_WHAT IS EXPECTED_.
The expected answer is every line of the material, reproduced exactly.

_DATASET RECORDS_.
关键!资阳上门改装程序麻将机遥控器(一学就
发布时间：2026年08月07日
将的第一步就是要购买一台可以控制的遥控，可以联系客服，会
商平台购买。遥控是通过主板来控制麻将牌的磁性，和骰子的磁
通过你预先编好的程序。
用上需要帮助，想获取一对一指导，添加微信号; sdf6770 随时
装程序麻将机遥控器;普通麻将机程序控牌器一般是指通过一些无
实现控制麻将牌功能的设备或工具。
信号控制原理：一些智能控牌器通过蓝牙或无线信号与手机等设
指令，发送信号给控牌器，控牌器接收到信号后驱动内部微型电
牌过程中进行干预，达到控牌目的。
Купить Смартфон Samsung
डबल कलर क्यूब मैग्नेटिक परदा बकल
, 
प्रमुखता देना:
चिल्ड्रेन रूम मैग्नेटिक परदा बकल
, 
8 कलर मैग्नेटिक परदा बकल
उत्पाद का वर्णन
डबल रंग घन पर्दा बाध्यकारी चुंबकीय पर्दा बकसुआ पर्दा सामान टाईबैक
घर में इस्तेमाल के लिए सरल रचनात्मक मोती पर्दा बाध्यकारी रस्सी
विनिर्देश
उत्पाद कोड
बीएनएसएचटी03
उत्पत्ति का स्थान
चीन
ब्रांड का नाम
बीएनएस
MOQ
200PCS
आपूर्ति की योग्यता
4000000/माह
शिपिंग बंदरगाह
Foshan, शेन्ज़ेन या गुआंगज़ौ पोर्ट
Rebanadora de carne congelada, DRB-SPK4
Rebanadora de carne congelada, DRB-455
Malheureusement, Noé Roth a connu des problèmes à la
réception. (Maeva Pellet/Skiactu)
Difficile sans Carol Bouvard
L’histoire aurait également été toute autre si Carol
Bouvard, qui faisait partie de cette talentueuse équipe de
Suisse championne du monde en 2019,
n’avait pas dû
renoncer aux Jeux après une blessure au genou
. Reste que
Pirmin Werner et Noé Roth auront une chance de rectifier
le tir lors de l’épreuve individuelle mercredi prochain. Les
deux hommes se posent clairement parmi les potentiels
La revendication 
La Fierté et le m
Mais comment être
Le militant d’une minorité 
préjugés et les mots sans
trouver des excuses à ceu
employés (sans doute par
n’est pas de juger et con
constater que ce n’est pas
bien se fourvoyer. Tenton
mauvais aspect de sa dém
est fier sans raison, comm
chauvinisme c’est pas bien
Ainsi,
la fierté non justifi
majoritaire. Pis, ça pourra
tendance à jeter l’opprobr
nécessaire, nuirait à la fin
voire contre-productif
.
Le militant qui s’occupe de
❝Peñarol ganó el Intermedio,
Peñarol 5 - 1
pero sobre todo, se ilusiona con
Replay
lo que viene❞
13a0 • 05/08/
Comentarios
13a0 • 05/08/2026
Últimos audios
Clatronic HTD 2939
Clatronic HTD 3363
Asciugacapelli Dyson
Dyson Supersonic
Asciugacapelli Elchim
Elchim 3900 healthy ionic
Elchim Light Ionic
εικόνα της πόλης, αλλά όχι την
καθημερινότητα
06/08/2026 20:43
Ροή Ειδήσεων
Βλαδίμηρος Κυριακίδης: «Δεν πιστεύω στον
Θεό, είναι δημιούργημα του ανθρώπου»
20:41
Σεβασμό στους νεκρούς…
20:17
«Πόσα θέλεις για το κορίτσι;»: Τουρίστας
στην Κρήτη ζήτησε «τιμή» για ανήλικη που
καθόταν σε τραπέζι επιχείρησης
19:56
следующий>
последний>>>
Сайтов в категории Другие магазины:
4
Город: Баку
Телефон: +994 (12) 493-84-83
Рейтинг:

_REPLY TO THE EXERCISE_.
关键!资阳上门改装程序麻将机遥控器(一学就
发布时间：2026年08月07日
将的第一步就是要购买一台可以控制的遥控，可以联系客服，会
商平台购买。遥控是通过主板来控制麻将牌的磁性，和骰子的磁
通过你预先编好的程序。
用上需要帮助，想获取一对一指导，添加微信号; sdf6770 随时
装程序麻将机遥控器;普通麻将机程序控牌器一般是指通过一些无
实现控制麻将牌功能的设备或工具。
信号控制原理：一些智能控牌器通过蓝牙或无线信号与手机等设
指令，发送信号给控牌器，控牌器接收到信号后驱动内部微型电
牌过程中进行干预，达到控牌目的。
Купить Смартфон Samsung
डबल कलर क्यूब मैग्नेटिक परदा बकल
, 
प्रमुखता देना:
चिल्ड्रेन रूम मैग्नेटिक परदा बकल
, 
8 कलर मैग्नेटिक परदा बकल
उत्पाद का वर्णन
डबल रंग घन पर्दा बाध्यकारी चुंबकीय पर्दा बकसुआ पर्दा सामान टाईबैक
घर में इस्तेमाल के लिए सरल रचनात्मक मोती पर्दा बाध्यकारी रस्सी
विनिर्देश
उत्पाद कोड
बीएनएसएचटी03
उत्पत्ति का स्थान
चीन
ब्रांड का नाम
बीएनएस
MOQ
200PCS
आपूर्ति की योग्यता
4000000/माह
शिपिंग बंदरगाह
Foshan, शेन्ज़ेन या गुआंगज़ौ पोर्ट
Rebanadora de carne congelada, DRB-SPK4
Rebanadora de carne congelada, DRB-455
Malheureusement, Noé Roth a connu des problèmes à la
réception. (Maeva Pellet/Skiactu)
Difficile sans Carol Bouvard
L’histoire aurait également été toute autre si Carol
Bouvard, qui faisait partie de cette talentueuse équipe de
Suisse championne du monde en 2019,
n’avait pas dû
renoncer aux Jeux après une blessure au genou
. Reste que
Pirmin Werner et Noé Roth auront une chance de rectifier
le tir lors de l’épreuve individuelle mercredi prochain. Les
deux hommes se posent clairement parmi les potentiels
La revendication 
La Fierté et le m
Mais comment être
Le militant d’une minorité 
préjugés et les mots sans
trouver des excuses à ceu
employés (sans doute par
n’est pas de juger et con
constater que ce n’est pas
bien se fourvoyer. Tenton
mauvais aspect de sa dém
est fier sans raison, comm
chauvinisme c’est pas bien
Ainsi,
la fierté non justifi
majoritaire. Pis, ça pourra
tendance à jeter l’opprobr
nécessaire, nuirait à la fin
voire contre-productif
.
Le militant qui s’occupe de
❝Peñarol ganó el Intermedio,
Peñarol 5 - 1
pero sobre todo, se ilusiona con
Replay
lo que viene❞
13a0 • 05/08/
Comentarios
13a0 • 05/08/2026
Últimos audios
Clatronic HTD 2939
Clatronic HTD 3363
Asciugacapelli Dyson
Dyson Supersonic
Asciugacapelli Elchim
Elchim 3900 healthy ionic
Elchim Light Ionic
εικόνα της πόλης, αλλά όχι την
καθημερινότητα
06/08/2026 20:43
Ροή Ειδήσεων
Βλαδίμηρος Κυριακίδης: «Δεν πιστεύω στον
Θεό, είναι δημιούργημα του ανθρώπου»
20:41
Σεβασμό στους νεκρούς…
20:17
«Πόσα θέλεις για το κορίτσι;»: Τουρίστας
στην Κρήτη ζήτησε «τιμή» για ανήλικη που
καθόταν σε τραπέζι επιχείρησης
19:56
следующий>
последний>>>
Сайтов в категории Другие магазины:
4
Город: Баку
Телефон: +994 (12) 493-84-83
Рейтинг:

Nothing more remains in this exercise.